Yesterday’s New York Times – and today’s Economist Online – carry extensive coverage of the recently released Mandiant Intelligence Centre Report. This report details the activities, players and modus operandus of what it claims is one of the Chinese PLA’s most prolific and effective hacker groups, with information about its activities stretching back to 2006, and even a photograph of what is said to be its HQ building in Shanghai. (If you haven’t yet, you really should read 21st Century Chinese Cyberwarfare – it has extensive and fascinating background to why the Chinese cyber threat is so significant.)

China denies the accusations and, in any case, we shouldn’t demonise China – the USA has its own growing army of cyber warriors – as do Russia, Iran, North Korea, the UK, and most other significant countries – the important thing is to understand what are called APTs – Advanced Persistent Threats – and to at least take basic precautions against your own organisation finding itself in the cross-hairs of a cyber sniper.

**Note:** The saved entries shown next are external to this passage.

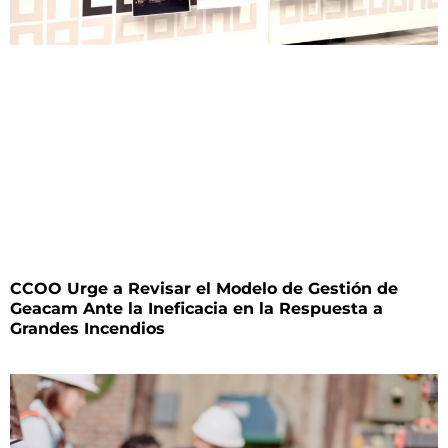
CCOO Urge a Revisar el Modelo de Gestión de
Geacam Ante la Ineficacia en la Respuesta a
Grandes Incendios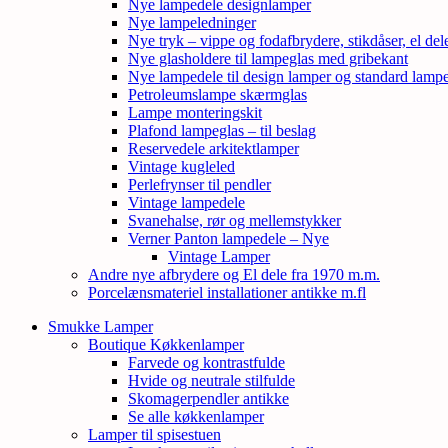
Nye lampedele designlamper
Nye lampeledninger
Nye tryk – vippe og fodafbrydere, stikdåser, el de
Nye glasholdere til lampeglas med gribekant
Nye lampedele til design lamper og standard lamp
Petroleumslampe skærmglas
Lampe monteringskit
Plafond lampeglas – til beslag
Reservedele arkitektlamper
Vintage kugleled
Perlefrynser til pendler
Vintage lampedele
Svanehalse, rør og mellemstykker
Verner Panton lampedele – Nye
Vintage Lamper
Andre nye afbrydere og El dele fra 1970 m.m.
Porcelænsmateriel installationer antikke m.fl
Smukke Lamper
Boutique Køkkenlamper
Farvede og kontrastfulde
Hvide og neutrale stilfulde
Skomagerpendler antikke
Se alle køkkenlamper
Lamper til spisestuen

The most basic of precautions are as follows:

  1. Encryption – first, of mobile devices (laptops, phones, USB sticks) – lock down and protect the data;
  2. Penetration testing – make sure attackers can’t get inside your networks and websites;
  3. Staff training and awareness – the weakest link, exploited ruthlessly by big game cyber phishermen, is employee gullibility. The easiest and fastest route into a network is increasingly (as described in the Mandiant report) to target an employee – or small group of employees – with a specially crafted email, or to leave a small bit of code on a legitimate website – which the target employee is likely to open or click on. This will then download to the target system Trojan and other software which is designed to exploit – over time – its location.

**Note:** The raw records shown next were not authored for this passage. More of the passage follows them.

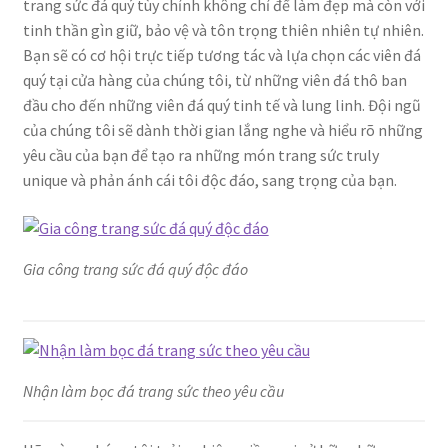
trang sức đá quý tùy chỉnh không chỉ để làm đẹp mà còn với
tinh thần gìn giữ, bảo vệ và tôn trọng thiên nhiên tự nhiên.
Bạn sẽ có cơ hội trực tiếp tương tác và lựa chọn các viên đá
quý tại cửa hàng của chúng tôi, từ những viên đá thô ban
đầu cho đến những viên đá quý tinh tế và lung linh. Đội ngũ
của chúng tôi sẽ dành thời gian lắng nghe và hiểu rõ những
yêu cầu của bạn để tạo ra những món trang sức truly
unique và phản ánh cái tôi độc đáo, sang trọng của bạn.
Gia công trang sức đá quý độc đáo
Nhận làm bọc đá trang sức theo yêu cầu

Staff training and awareness is best delivered via e-Learning; administratively, this vector gives you a level of certainty about who has completed the training, their level of comprehension, and it also means that you can update and refresh the training on a regular basis.

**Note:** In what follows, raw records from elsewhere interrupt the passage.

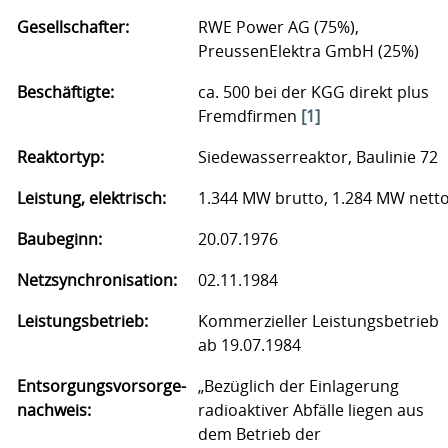
Gesellschafter:
RWE Power AG (75%),
PreussenElektra GmbH (25%)
Beschäftigte:
ca. 500 bei der KGG direkt plus
Fremdfirmen
[1]
Reaktortyp:
Siedewasserreaktor, Baulinie 72
Leistung, elektrisch:
1.344 MW brutto, 1.284 MW nett
Baubeginn:
20.07.1976
Netzsynchronisation:
02.11.1984
Leistungsbetrieb:
Kommerzieller Leistungsbetrieb
ab 19.07.1984
Entsorgungsvorsorge-
„Bezüglich der Einlagerung
nachweis:
radioaktiver Abfälle liegen aus
dem Betrieb der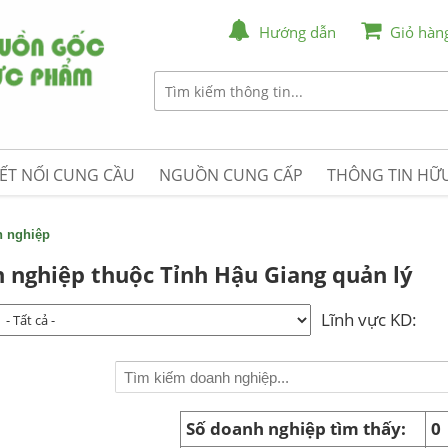
Hướng dẫn
Giỏ hàn
ẾT NỐI CUNG CẦU
NGUỒN CUNG CẤP
THÔNG TIN HỮU
h nghiệp
 nghiệp thuộc Tỉnh Hậu Giang quản lý
Lĩnh vực KD:
Số doanh nghiệp tìm thấy:
0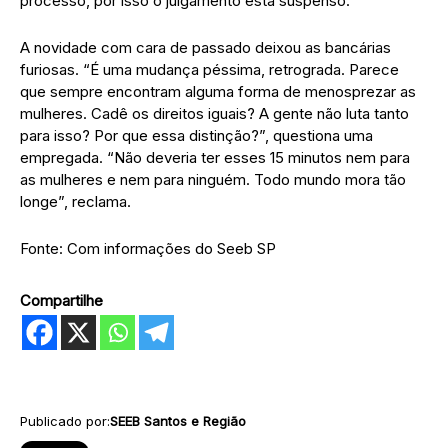
processo, por isso o julgamento está suspenso.
A novidade com cara de passado deixou as bancárias
furiosas. “É uma mudança péssima, retrograda. Parece
que sempre encontram alguma forma de menosprezar as
mulheres. Cadê os direitos iguais? A gente não luta tanto
para isso? Por que essa distinção?”, questiona uma
empregada. “Não deveria ter esses 15 minutos nem para
as mulheres e nem para ninguém. Todo mundo mora tão
longe”, reclama.
Fonte: Com informações do Seeb SP
Compartilhe
Publicado por:
SEEB Santos e Região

So, if you’re a director or general manager, and you’re concerned about cyber security, you should be insisting that your IT team report to you on a regular basis on encryption and penetration testing (and a budget will have to be allocated for this activity, yes), and that your HR/training people operate an effective staff training and awareness programme. If you’re in IT security, on the other hand, you should be ensuring that you have adequate budget to tackle these most basic of modern security precautions.